Several possible titles have been suggested:
'Nocturne: Blue and Gold – Southampton Water' is the preferred title, based on the 1892 Goupil Gallery catalogue.
It was at an exhibition in the Dudley Gallery in 1872 that Whistler first exhibited paintings under the title of 'Nocturnes' (Nocturne: Blue and Gold - Southampton Water [YMSM 117] and Nocturne in Blue and Silver [YMSM 118]). The terminology was suggested by his patron Frederick Richards Leyland (1832-1892), and Whistler wrote to thank him:
'I say I can't thank you too much for the name "Nocturne" as a title for my moonlights! You have no idea what an irritation it proves to the critics and consequent pleasure to me - besides it is really so charming and does so poetically say all I want to say and no more than I wish. The pictures at the Dudley are a great success.' 17
A harbour scene at night, in horizontal format. In the bay are several small boats at left, and tall sailing ships further out at right. At left and right, in the distance, there is more shipping, and at left and right, the sides of the bay. A large golden moon has just risen behind the left-hand promontory. A few lights reflect across the water from buildings on each side of the bay.
Southampton, a major port on the south coast of England, UK.
In 1872 The Athenaeum called Nocturne: Blue and Gold - Southampton Water [YMSM 117] 'a pair' with Nocturne in Blue and Silver [YMSM 118], adding that it was 'the same part of the Thames under very different effects of light', which is not correct. 18
Whistler painted another, much darker nocturne of Southampton Water several years later (Nocturne in Black and Gold: Entrance to Southampton Water [YMSM 179]) and in the past their history has been confused.

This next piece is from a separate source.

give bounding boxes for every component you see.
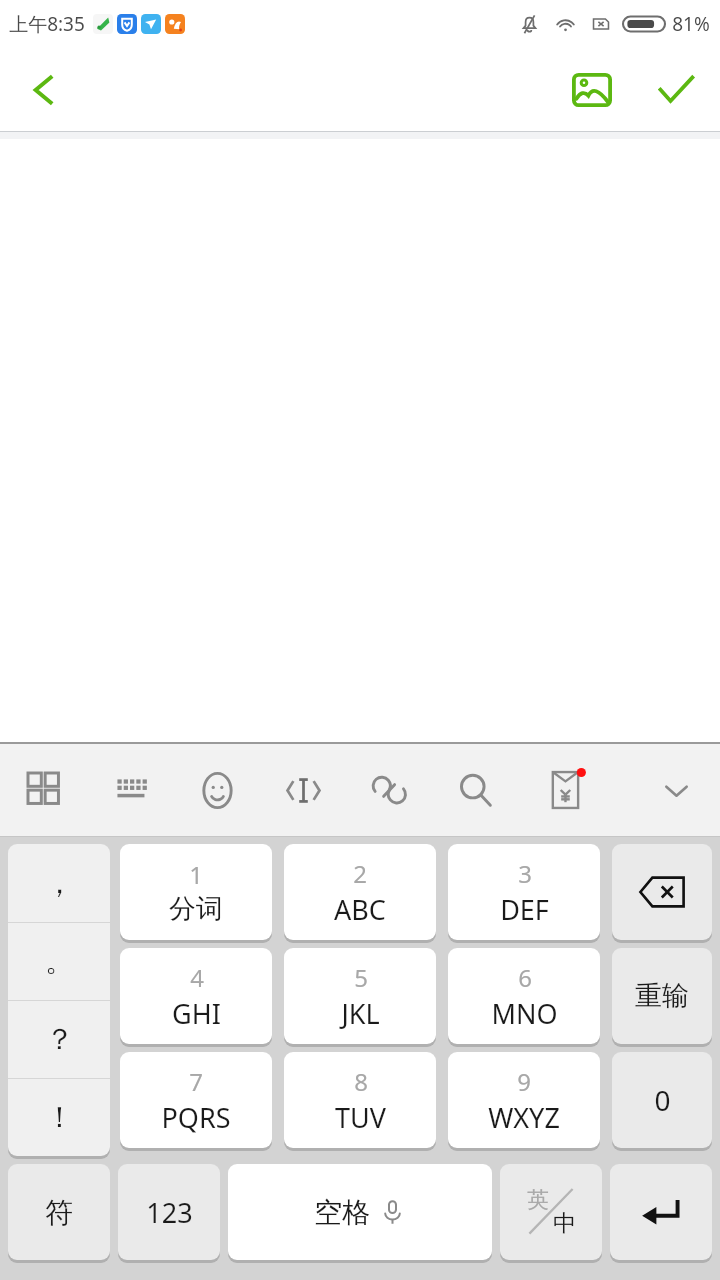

The Art Institute of Chicago 'guide' comments:
'Although the work is based on his experience of the location, the specifics of place are inconsequential to it. Instead, Whistler was interested in the subtle harmony of shades of blue, punctuated by touches of gold. By blurring and obscuring the shapes of the distant boats, he made color and form the primary focus of the painting. Often misunderstood and sometimes openly ridiculed when they were first exhibited, Whistler’s luminous nocturnal visions were forerunners of the experiments in abstraction that would follow in the next century.' 19
1: 6th Winter Exhibition of Cabinet Pictures in Oil, Dudley Gallery, London, 1872 (cat. no. 187).
2: International Exhibition, South Kensington Museum, London, 1873 (cat. no. 1556).
3: Mr Whistler's Exhibition, Flemish Gallery, 48 Pall Mall, London, 1874 (cat. no. 10).
6: III Summer Exhibition, Grosvenor Gallery, London, 1879 (cat. no. 193).
8: Exposition Internationale de Peinture, Galerie George Petit, Paris, 1883 (cat. no. 7).
11: Nocturnes, Marines & Chevalet Pieces, Goupil Gallery, London, 1892 (cat. no. 20).
12: A Collection of Selected Works by Painters of the English, French & Dutch Schools, Goupil Gallery, London, 1898 (cat. no. 25).
13: Art Institute of Chicago, Twenty-First Annual Report of the Trustees, 1 June 1899-1 June 1900, pp. 15, 18.
14: Memorial Exhibition of the Works of the late James McNeill Whistler, First President of The International Society of Sculptors, Painters and Gravers, New Gallery, Regent Street, London, 1905 (cat. no. 9) in ordinary and deluxe editions respectively.
15: Œuvres de James McNeill Whistler, Palais de l'Ecole des Beaux-Arts, Paris, 1905 (cat. no. 67).
18: Anon., 'The Winter Exhibition of Cabinet Pictures in Oil, Dudley Gallery', The Athenaeum, 2 November 1872, pp. 568-69, at p. 568.
19: Entry, Essential Guide, Art Institute of Chicago, 2013, p. 36.